In de fasen van globalisering die filosoof Peter Sloterdijk in zijn Sferologie schetst, respectievelijk de Griekse periode, de Renaissance en het heden, tekent zich ook de spanning tussen kosmos en polis af. Het idee van de stad als een welgeordend universum, was de kern van de fase van 1ste globalisering, een fase die ontstond ten tijde van de Griekse filosofie. De Griek ontvluchtte zijn geboorteplaats en plaatste zich zelf in een metafysische kosmos. Die kosmos was een ‘globe’, een perfecte bolvormige figuur. Dat in-de-kosmos-zijn was tegelijk in-(een)-God zijn.

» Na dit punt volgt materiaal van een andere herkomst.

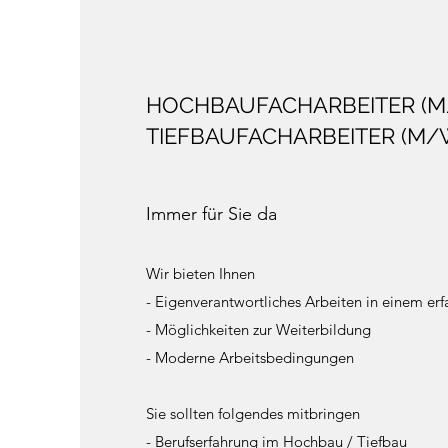
HOCHBAUFACHARBEITER (M
TIEFBAUFACHARBEITER (M/
Immer für Sie da
Wir bieten Ihnen
- Eigenverantwortliches Arbeiten in einem er
- Möglichkeiten zur Weiterbildung
- Moderne Arbeitsbedingungen
Sie sollten folgendes mitbringen
- Berufserfahrung im Hochbau / Tiefbau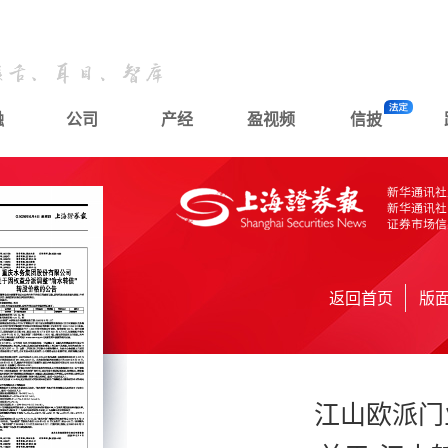
融
公司
产经
盈视频
信披
返回首页
版
江山欧派门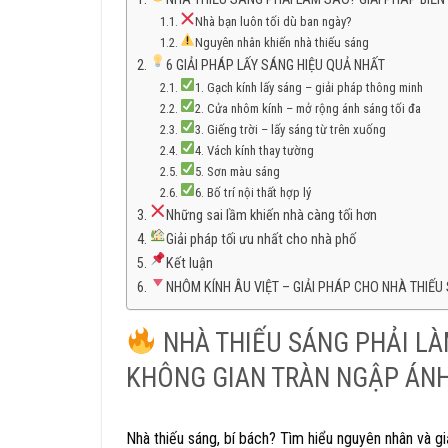
Nhà bạn luôn tối dù ban ngày?
Nguyên nhân khiến nhà thiếu sáng
6 GIẢI PHÁP LẤY SÁNG HIỆU QUẢ NHẤT
1. Gạch kính lấy sáng – giải pháp thông minh
2. Cửa nhôm kính – mở rộng ánh sáng tối đa
3. Giếng trời – lấy sáng từ trên xuống
4. Vách kính thay tường
5. Sơn màu sáng
6. Bố trí nội thất hợp lý
Những sai lầm khiến nhà càng tối hơn
Giải pháp tối ưu nhất cho nhà phố
Kết luận
NHÔM KÍNH ÂU VIỆT – GIẢI PHÁP CHO NHÀ THIẾU 
NHÀ THIẾU SÁNG PHẢI LÀ
KHÔNG GIAN TRÀN NGẬP ÁN
Nhà thiếu sáng, bí bách? Tìm hiểu nguyên nhân và gi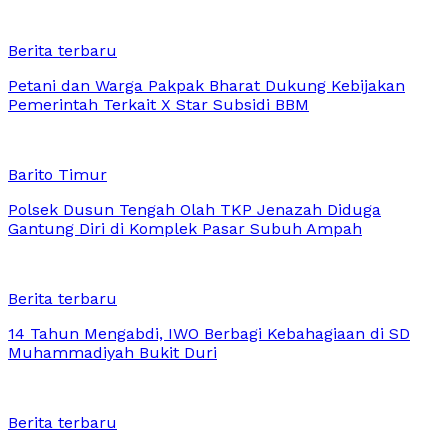
Berita terbaru
Petani dan Warga Pakpak Bharat Dukung Kebijakan
Pemerintah Terkait X Star Subsidi BBM
Barito Timur
Polsek Dusun Tengah Olah TKP Jenazah Diduga
Gantung Diri di Komplek Pasar Subuh Ampah
Berita terbaru
14 Tahun Mengabdi, IWO Berbagi Kebahagiaan di SD
Muhammadiyah Bukit Duri
Berita terbaru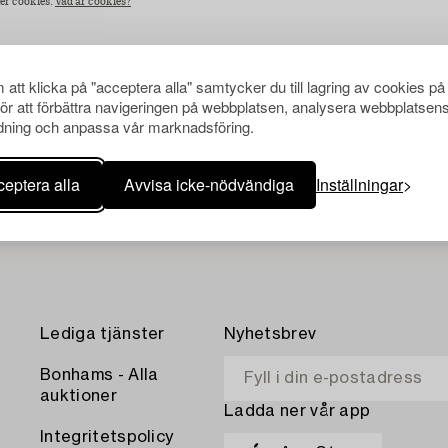
der cookies.
Vad är cookies?
att klicka på "acceptera alla" samtycker du till lagring av cookies på
för att förbättra navigeringen på webbplatsen, analysera webbplatsen
ning och anpassa vår marknadsföring.
eptera alla
Avvisa icke-nödvändiga
Inställningar
Lediga tjänster
Nyhetsbrev
Bonhams - Alla
auktioner
Ladda ner vår app
Integritetspolicy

De 2de fase van globalisering volgens Peter Sloterdijk behelst de fase van de ontdekking van de wereld vanaf de copernicaanse revolutie. De aarde wordt in kaart gebracht. De aardbol wordt de nieuwe globe, en de globe wordt geassocieerd met een beeld, een kaartbeeld.

De Renaissance, de ontdekking van de mens, ja, vooral de ontdekking dat mensen anders, verschillend zijn; dat de aarde vele woonplaatsen, culturen en steden kent. Vele gemeenschappen, vele polissen. Cartografie blijkt de wetenschap van het contingente te zijn. Kaarten zijn daarom niet louter en alleen realistische afbeelding van de aarde, maar worden voorzien van magische en astrologische schema’s om dat contingente in een samenhangend verband te plaatsen. Het is de kosmos erachter. Ook de architectuur maakte zich daaraan schuldig. De architecten van de Renaissance meenden dat getallen, vormen en geluiden resoneerden met een kosmische orde.

Moderne stad

En de moderne 20ste eeuwse stad dan? Die stad was het toonbeeld van uniformiteit. De strijd met het contingente, met de toevallige wording van stedelijke patronen, werd aangegaan door deze te vervangen door universele stedelijke modellen, die overal en nergens konden worden gerealiseerd. Leken uiteindelijk niet alle naoorlogse uitbreidingswijken op elkaar? Was er enig verschil? Die universele modellen waren geometrische modellen, want de geometrie belichaamde het denken dat vanaf de Grieken al toonbeeld van logica en rationaliteit was.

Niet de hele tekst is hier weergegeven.